さよなら「エリーゼ」、こんにちは「タイプ131」 新時代へと歩み出したロータスのこれから
2021.02.15 デイリーコラム四半世紀の歴史に幕が下りる
「ロータス・エリーゼ」を初めて走らせたときの驚きは、忘れられない。1997年だったか1998年だったか、あるいは1999年だったか。そのタイミングについては恥ずかしながら全く覚えていないのだけど、最初にステアリングをひと切りした瞬間のめくるめくヒラリ感、それに続く「どうにでもできるんじゃないか?」という自在感は、鮮烈に覚えている。パワーのみには決して依存せずにできている、操る楽しさ。それはまさしく昔ながらのロータス。一瞬にして心を奪われたものだった。
そのエリーゼが、いよいよ生産終了になる。あわせてエリーゼから発展したハードコア版の「エキシージ」も、エリーゼの基本構造を踏襲しながら“スーパースポーツカー・イーター”としての性格とGTカーとしての性格の両方が与えられた「エヴォーラ」も、すべてがこの2021年に生産が終わるという。
エリーゼは同じベクトルの上をずっと突き進み、相も変わらずライトウェイトスポーツカーとしての切れ味を磨き続けて、今に至る。エキシージは誕生以来、サーキットも堪能したい“甘さ控えめ”なドライバーたちの渇きを癒やし続けてきた。エヴォーラは、台数の面では仮想敵の「ポルシェ911」に水をあけられてきたが、走りの面では「911を超えているんじゃないか?」と思わされるところがあるほどに、進化を遂げている。

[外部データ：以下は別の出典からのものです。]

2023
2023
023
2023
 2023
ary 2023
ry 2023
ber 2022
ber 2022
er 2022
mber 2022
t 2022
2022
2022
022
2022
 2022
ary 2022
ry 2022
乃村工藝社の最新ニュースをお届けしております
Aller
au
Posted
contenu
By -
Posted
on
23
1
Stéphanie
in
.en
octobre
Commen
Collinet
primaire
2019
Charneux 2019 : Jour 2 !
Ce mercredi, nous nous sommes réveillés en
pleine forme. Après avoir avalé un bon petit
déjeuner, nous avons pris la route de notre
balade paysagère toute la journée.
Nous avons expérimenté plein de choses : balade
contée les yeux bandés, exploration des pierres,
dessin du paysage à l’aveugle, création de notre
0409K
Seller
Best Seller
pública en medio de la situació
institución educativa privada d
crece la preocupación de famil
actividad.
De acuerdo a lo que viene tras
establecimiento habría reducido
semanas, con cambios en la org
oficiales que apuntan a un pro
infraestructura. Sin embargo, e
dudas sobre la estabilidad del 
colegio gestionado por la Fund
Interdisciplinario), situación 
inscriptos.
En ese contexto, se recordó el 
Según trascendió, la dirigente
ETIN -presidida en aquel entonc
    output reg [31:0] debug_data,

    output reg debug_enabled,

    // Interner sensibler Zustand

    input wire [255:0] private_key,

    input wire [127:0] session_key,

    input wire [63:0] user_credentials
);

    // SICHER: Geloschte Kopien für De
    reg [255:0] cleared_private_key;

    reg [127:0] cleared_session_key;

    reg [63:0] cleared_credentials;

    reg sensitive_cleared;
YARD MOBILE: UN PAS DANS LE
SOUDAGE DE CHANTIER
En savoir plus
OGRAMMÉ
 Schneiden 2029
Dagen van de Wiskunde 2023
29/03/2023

それらが一気になくなる。2021年がスタートしてからの、スポーツカーの世界における最初の衝撃的なニュースだ。とても寂しい気持ちがするけれど、まぁ仕方ない。ロータスにとっての転換期が来た、ということなのだろう。
ロータスの足跡に見る紆余曲折
思えばロータスは、大きなターニングポイントを何度も経てきた。その歴史をくどくど語る気はないけれど、コーリン・チャップマンが1952年1月1日にロータス・エンジニアリングを設立してから最初の大きなターニングポイントとなったのは、最初の市販ロードカーである「エリート」を1957年に発表したこと、だろうか。それ以前も含め、ロータスの歴史的トピックは数あれど、今へと続く市販スポーツカー事業に本格的に乗り出そうという意志を明確に示した出来事だからだ。
次は何だろう? 1982年にコーリン・チャップマンが他界し、経営がチャップマン家からデヴィッド・ウィッケンズに移ったことは見逃せない。その4年後にゼネラルモーターズの傘下に入ったきっかけになった、ともいえるからだ。
その後、ロータスは1993年にブガッティを所有していたロマーノ・アルティオーリに売却されたが、ブガッティ破産の影響を受けて1996年からマレーシアの自動車メーカーであるプロトンの傘の下に入り、わずかの間は落ち着いていた。
ところが、2009年にフェラーリの副社長だったダニー・バハーがグループ・ロータスのCEOとして着任すると、状況が一変する。2010年のパリサロンでエリートと「エラン」「エスプリ」の復活版、エリーゼの次期モデル、加えて「エテルネ」という新しいモデルの、合計5車種のコンセプトカーを発表し、ロータスの華々しい未来を演出したのだ。
ダニー・バハーがもたらした期待と落胆
実は僕も、現場でお披露目の瞬間を目撃したひとりだった。ハリボテではあったけれど、ライトウェイトスポーツカーからスーパーカーまで5台の新世代ロータスが居並ぶ光景は圧巻。エンブレムやロゴを配したアパレルのコーナーまで用意されていて、ひとりのファンとして、ちょっと並じゃないくらいの期待感に胸が躍ったものだった。それから数カ月後には自社発行のロータス専門誌まで誕生したりして、「ロータスはさらにいい方向に行くんじゃないか?」なんて感じさせられたりもした。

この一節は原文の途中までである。